Brief: Count how many lines in the data below include "French". Answer with the number only.

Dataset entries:
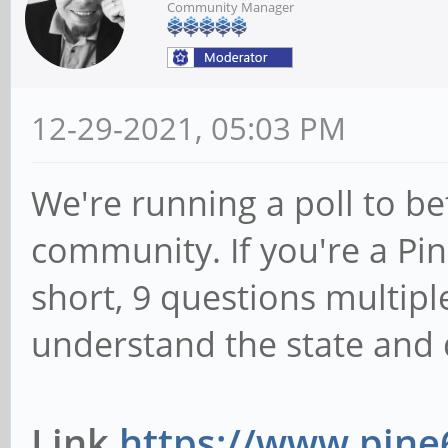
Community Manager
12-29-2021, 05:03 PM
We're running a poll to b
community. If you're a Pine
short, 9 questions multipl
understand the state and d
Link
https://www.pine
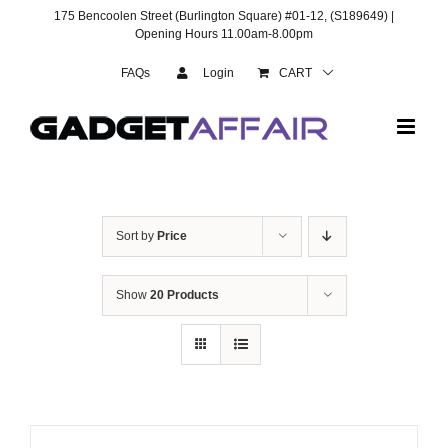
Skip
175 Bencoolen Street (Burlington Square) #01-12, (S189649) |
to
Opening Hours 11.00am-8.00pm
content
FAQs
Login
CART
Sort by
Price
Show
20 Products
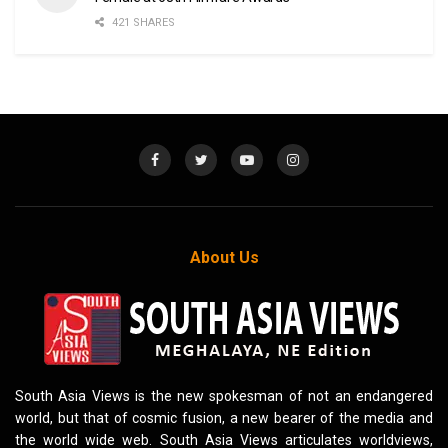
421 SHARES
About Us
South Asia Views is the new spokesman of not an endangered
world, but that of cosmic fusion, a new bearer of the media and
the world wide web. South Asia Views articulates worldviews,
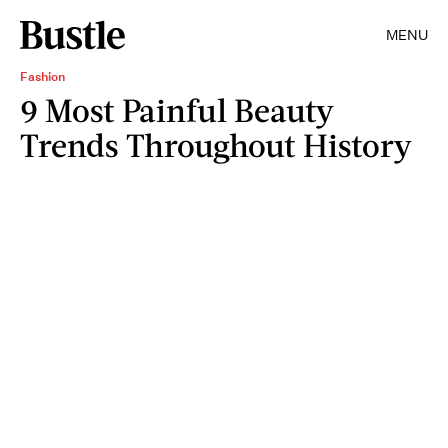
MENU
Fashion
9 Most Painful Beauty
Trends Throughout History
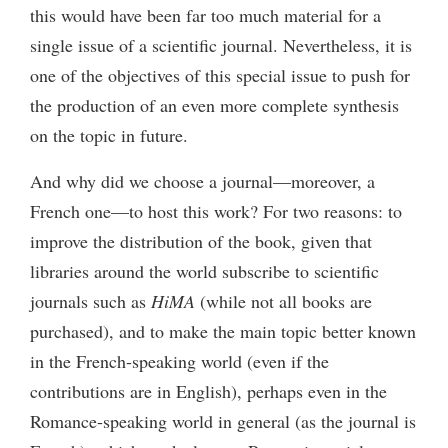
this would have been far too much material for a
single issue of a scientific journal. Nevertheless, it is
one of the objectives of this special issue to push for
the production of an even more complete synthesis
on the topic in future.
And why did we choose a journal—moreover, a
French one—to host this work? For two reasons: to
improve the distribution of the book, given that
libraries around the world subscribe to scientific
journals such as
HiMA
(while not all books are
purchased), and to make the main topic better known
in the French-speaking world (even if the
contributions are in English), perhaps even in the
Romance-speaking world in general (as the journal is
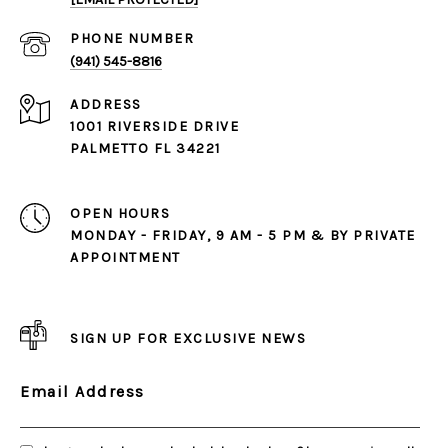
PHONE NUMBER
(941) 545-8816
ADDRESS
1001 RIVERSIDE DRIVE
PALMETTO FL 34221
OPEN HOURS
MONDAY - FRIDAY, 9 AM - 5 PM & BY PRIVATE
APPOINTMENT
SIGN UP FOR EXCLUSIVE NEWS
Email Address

Exercise output: 2